China’s economic growth cooled to its weakest in nearly 30 years in 2019 amid a bruising trade war with the United States, and more stimulus is expected this year as Beijing tries to boost sluggish investment and demand, Reuters writes.
But data on Friday also showed the world’s second-largest economy ended the rough year on a somewhat firmer note as a trade truce revived business confidence and earlier growth-boosting measures finally appeared to be taking hold.
As expected, China’s growth slowed to 6.1% last year, from 6.6% in 2018, data from the National Bureau of Statistics showed. Though still strong by global standards, and within the government’s target range, it was the weakest expansion since 1990.

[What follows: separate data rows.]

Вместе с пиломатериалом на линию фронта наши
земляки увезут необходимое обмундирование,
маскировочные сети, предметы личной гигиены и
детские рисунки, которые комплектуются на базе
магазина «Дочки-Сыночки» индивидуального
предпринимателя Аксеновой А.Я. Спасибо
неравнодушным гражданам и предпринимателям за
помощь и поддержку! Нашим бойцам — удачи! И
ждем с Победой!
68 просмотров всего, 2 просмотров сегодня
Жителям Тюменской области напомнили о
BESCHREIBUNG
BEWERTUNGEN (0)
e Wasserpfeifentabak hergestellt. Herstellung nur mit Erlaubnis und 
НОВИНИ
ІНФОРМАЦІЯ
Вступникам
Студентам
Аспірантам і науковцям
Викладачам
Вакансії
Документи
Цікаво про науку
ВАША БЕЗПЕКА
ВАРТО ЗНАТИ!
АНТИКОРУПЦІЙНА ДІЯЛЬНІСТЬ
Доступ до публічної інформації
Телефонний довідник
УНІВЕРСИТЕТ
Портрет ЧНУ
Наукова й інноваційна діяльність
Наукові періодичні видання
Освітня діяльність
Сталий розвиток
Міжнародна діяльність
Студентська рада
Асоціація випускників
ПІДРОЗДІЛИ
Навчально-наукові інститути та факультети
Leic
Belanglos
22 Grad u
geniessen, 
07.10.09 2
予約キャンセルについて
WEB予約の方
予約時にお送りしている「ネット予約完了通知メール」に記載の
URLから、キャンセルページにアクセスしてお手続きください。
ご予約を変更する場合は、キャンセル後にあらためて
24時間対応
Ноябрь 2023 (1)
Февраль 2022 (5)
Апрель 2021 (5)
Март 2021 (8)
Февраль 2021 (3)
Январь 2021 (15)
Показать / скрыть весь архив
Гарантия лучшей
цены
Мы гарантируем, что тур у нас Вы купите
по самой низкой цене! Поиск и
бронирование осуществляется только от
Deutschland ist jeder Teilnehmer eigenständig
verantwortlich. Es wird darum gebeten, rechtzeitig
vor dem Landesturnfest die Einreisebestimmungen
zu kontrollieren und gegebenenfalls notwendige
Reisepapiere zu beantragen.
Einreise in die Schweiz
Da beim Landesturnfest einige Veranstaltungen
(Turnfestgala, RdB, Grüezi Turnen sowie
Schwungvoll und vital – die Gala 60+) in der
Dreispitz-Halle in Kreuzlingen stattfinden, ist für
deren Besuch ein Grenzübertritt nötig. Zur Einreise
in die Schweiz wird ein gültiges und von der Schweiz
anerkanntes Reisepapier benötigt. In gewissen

This year is crucial for the ruling Communist Party to fulfill its goal of doubling gross domestic product (GDP) and incomes in the decade to 2020, and turning China into a “moderately prosperous” nation.
Analysts reckon that long-term target would need growth this year to remain around 6%, though top officials have warned the economy may face even greater pressure than in 2019. More recent data, along with optimism over a Phase 1 U.S.-China trade deal signed on Wednesday, have raised hopes that the economy may be bottoming out, Reuters adds.
Fourth-quarter GDP rose 6.0% from a year earlier, steadying from the third quarter, though still the weakest in nearly three decades. And December industrial output, investment, and retail sales all rose more than expected after an improved showing in November.
Policy sources have told Reuters that Beijing plans to set a lower growth target of around 6% this year from last year’s 6-6.5%, relying on increased infrastructure spending to ward off a sharper slowdown. Key targets are due to be announced in March.
On a quarterly basis, the economy grew 1.5% in October-December, also the same pace as the previous three months.